Troubleshooting - NVIDIA Docs

NVIDIA Docs Hub NVIDIA Fleet Command Fleet Command User Guide Troubleshooting

NVIDIA Fleet Command - (Latest Version)

Fleet Command Logs

Fleet Command collects log messages from edge systems and locations. The edge system sources include Kubernetes services, running Kubernetes system pods, Fleet Command stack system pods, and user application pod output. The log messages are recorded, tagged with additional keys and values, and aggregated into a central database. You can then query this database with the web UI and the command-line interface, using the keys/values as filters.

Fleet Command allocates 400 GB of storage for log rotation.
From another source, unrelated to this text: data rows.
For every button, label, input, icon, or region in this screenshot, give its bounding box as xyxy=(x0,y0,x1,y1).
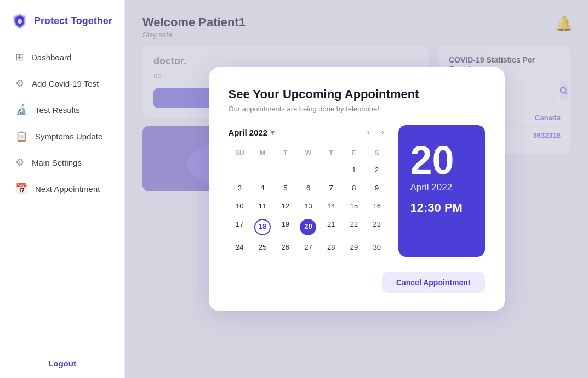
calendar-header: April 2022 ▾ ‹ › xyxy=(229,125,389,139)
app-title: Protect Together xyxy=(34,15,112,27)
cal-cell[interactable]: 4 xyxy=(251,179,274,198)
cal-day-header: W xyxy=(297,147,320,161)
cal-cell[interactable]: 11 xyxy=(251,198,274,216)
appt-day: 20 xyxy=(410,140,454,180)
sidebar-item-label: Dashboard xyxy=(31,53,71,62)
cal-cell[interactable]: 1 xyxy=(342,161,366,179)
cal-cell[interactable]: 21 xyxy=(319,216,342,239)
cal-cell[interactable]: 8 xyxy=(342,179,366,198)
sidebar-item-covid-test[interactable]: ⚙ Add Covid-19 Test xyxy=(7,71,118,95)
logo-area: Protect Together xyxy=(0,0,124,40)
svg-point-0 xyxy=(18,19,22,24)
cal-cell[interactable]: 9 xyxy=(366,179,389,198)
sidebar-item-label: Main Settings xyxy=(32,158,82,167)
calendar: April 2022 ▾ ‹ › SUMTWTFS123456789101112… xyxy=(229,125,389,256)
cal-cell xyxy=(274,161,297,179)
cal-cell[interactable]: 28 xyxy=(319,239,342,257)
sidebar-item-appointment[interactable]: 📅 Next Appointment xyxy=(7,177,118,201)
cal-cell xyxy=(251,161,274,179)
cal-cell xyxy=(319,161,342,179)
modal-overlay: See Your Upcoming Appointment Our appoin… xyxy=(125,0,588,378)
sidebar-item-label: Add Covid-19 Test xyxy=(32,79,99,88)
modal-subtitle: Our appointments are being done by telep… xyxy=(229,105,485,113)
cal-cell[interactable]: 7 xyxy=(319,179,342,198)
sidebar-item-dashboard[interactable]: ⊞ Dashboard xyxy=(7,45,118,69)
cal-cell[interactable]: 24 xyxy=(229,239,252,257)
calendar-grid: SUMTWTFS12345678910111213141516171819202… xyxy=(229,147,389,256)
dashboard-icon: ⊞ xyxy=(15,51,24,63)
cal-cell[interactable]: 17 xyxy=(229,216,252,239)
cal-cell[interactable]: 3 xyxy=(229,179,252,198)
sidebar-item-label: Symptoms Update xyxy=(35,132,102,141)
cal-cell[interactable]: 29 xyxy=(342,239,366,257)
logout-button[interactable]: Logout xyxy=(0,349,124,378)
cal-cell[interactable]: 22 xyxy=(342,216,366,239)
cal-cell[interactable]: 12 xyxy=(274,198,297,216)
cal-cell xyxy=(229,161,252,179)
modal-body: April 2022 ▾ ‹ › SUMTWTFS123456789101112… xyxy=(229,125,485,256)
cal-cell[interactable]: 15 xyxy=(342,198,366,216)
cal-day-header: M xyxy=(251,147,274,161)
cancel-appointment-button[interactable]: Cancel Appointment xyxy=(382,272,485,293)
cal-cell[interactable]: 20 xyxy=(300,219,316,235)
covid-test-icon: ⚙ xyxy=(15,77,24,89)
month-selector[interactable]: April 2022 ▾ xyxy=(229,128,275,137)
cal-cell[interactable]: 6 xyxy=(297,179,320,198)
modal-footer: Cancel Appointment xyxy=(229,272,485,293)
cal-day-header: T xyxy=(319,147,342,161)
prev-month-button[interactable]: ‹ xyxy=(363,125,374,139)
cal-cell[interactable]: 16 xyxy=(366,198,389,216)
appt-month-year: April 2022 xyxy=(410,182,453,193)
sidebar-item-settings[interactable]: ⚙ Main Settings xyxy=(7,150,118,174)
cal-cell[interactable]: 10 xyxy=(229,198,252,216)
appointment-info-panel: 20 April 2022 12:30 PM xyxy=(398,125,485,256)
sidebar: Protect Together ⊞ Dashboard ⚙ Add Covid… xyxy=(0,0,125,378)
month-label: April 2022 xyxy=(229,128,268,137)
cal-cell[interactable]: 5 xyxy=(274,179,297,198)
cal-cell[interactable]: 30 xyxy=(366,239,389,257)
cal-day-header: S xyxy=(366,147,389,161)
cal-day-header: F xyxy=(342,147,366,161)
cal-cell[interactable]: 27 xyxy=(297,239,320,257)
cal-cell[interactable]: 19 xyxy=(274,216,297,239)
cal-cell[interactable]: 26 xyxy=(274,239,297,257)
cal-day-header: SU xyxy=(229,147,252,161)
test-results-icon: 🔬 xyxy=(15,104,27,116)
cal-cell xyxy=(297,161,320,179)
appt-time: 12:30 PM xyxy=(410,201,463,215)
modal-title: See Your Upcoming Appointment xyxy=(229,87,485,101)
cal-cell[interactable]: 25 xyxy=(251,239,274,257)
sidebar-item-label: Test Results xyxy=(35,105,80,115)
next-month-button[interactable]: › xyxy=(376,125,388,139)
sidebar-item-label: Next Appointment xyxy=(35,184,100,194)
cal-cell[interactable]: 2 xyxy=(366,161,389,179)
main-content: Welcome Patient1 Stay safe. 🔔 doctor. no… xyxy=(125,0,588,378)
shield-icon xyxy=(11,12,28,30)
settings-icon: ⚙ xyxy=(15,156,24,168)
sidebar-item-symptoms[interactable]: 📋 Symptoms Update xyxy=(7,124,118,148)
cal-cell[interactable]: 23 xyxy=(366,216,389,239)
appointment-icon: 📅 xyxy=(15,183,27,195)
cal-cell[interactable]: 14 xyxy=(319,198,342,216)
sidebar-nav: ⊞ Dashboard ⚙ Add Covid-19 Test 🔬 Test R… xyxy=(0,40,124,349)
symptoms-icon: 📋 xyxy=(15,130,27,142)
cal-day-header: T xyxy=(274,147,297,161)
dropdown-icon: ▾ xyxy=(271,128,275,137)
sidebar-item-test-results[interactable]: 🔬 Test Results xyxy=(7,98,118,122)
appointment-modal: See Your Upcoming Appointment Our appoin… xyxy=(209,67,505,310)
cal-cell[interactable]: 18 xyxy=(251,216,274,239)
cal-cell[interactable]: 13 xyxy=(297,198,320,216)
Older logs are removed when 400 GB is reached.

There are two settings for logging messages from edge locations in Fleet Command:

System and location logging
Application and deployment logging

Both settings are available on the Fleet Command > Settings page.

By default, both logging options are disabled and can be enabled by an administrator.

Enabling all system and location or application and deployment logging increases log utilization on Fleet Command. Refer to Fleet Command Usage Analytics to learn how to view the log usage.

System and Location Logging

System and location logging has two options: Fleet Command Only or All Logs. Selecting Fleet Command Only will only send a subset of logs from components running on the edge location systems, while All Logs will send all logs from system components back to the Fleet Command logging service.

Logs from edge systems are categorized by the “component” which corresponds to the service running on the system generating the log. These components can be used in the logging screen to filter messages based on the component generating them.

When Fleet Command Only is selected, logs from the following components are sent:

Component	Description	Used for
kernel	Linux kernel messages	Hardware-level issues
kubelet.service	Kubernetes node agent
RemoteConsole	Remote Console access messages ( collected from the cloud service, not the edge system)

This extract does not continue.